Exercise data below:
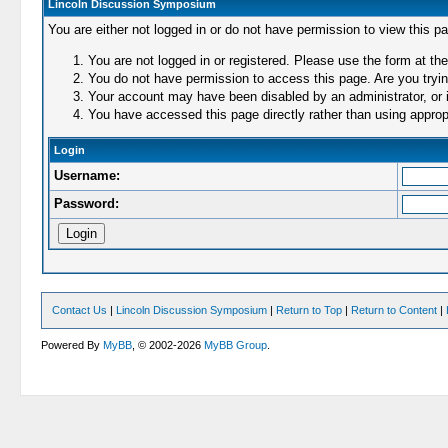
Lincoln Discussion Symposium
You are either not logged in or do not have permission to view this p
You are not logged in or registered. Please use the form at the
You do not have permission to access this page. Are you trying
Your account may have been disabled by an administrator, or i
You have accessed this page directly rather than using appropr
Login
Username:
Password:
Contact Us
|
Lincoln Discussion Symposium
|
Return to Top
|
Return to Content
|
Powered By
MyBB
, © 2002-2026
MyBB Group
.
End of Exercise data.
Exercise data below:
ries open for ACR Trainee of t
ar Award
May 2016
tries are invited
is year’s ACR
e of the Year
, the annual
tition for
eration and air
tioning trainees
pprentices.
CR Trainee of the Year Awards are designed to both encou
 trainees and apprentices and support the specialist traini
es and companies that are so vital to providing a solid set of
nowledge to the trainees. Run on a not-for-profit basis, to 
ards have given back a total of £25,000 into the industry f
End of Exercise data.
Exercise data below:
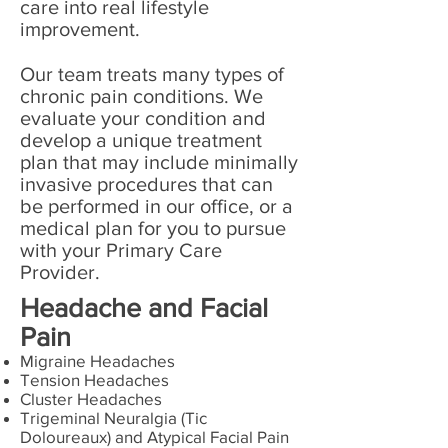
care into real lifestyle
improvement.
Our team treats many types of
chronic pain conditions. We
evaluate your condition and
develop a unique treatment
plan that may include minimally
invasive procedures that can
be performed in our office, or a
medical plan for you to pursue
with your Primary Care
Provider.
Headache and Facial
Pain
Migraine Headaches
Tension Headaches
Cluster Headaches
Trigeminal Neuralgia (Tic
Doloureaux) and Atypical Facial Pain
End of Exercise data.
Exercise aim> Return exactly the lines above from the line that has "Headache and Facial" through the line that has "Doloureaux) and Atypical Facial Pain", inclusive, and nothing else.

Worked solution>
Headache and Facial
Pain
Migraine Headaches
Tension Headaches
Cluster Headaches
Trigeminal Neuralgia (Tic
Doloureaux) and Atypical Facial Pain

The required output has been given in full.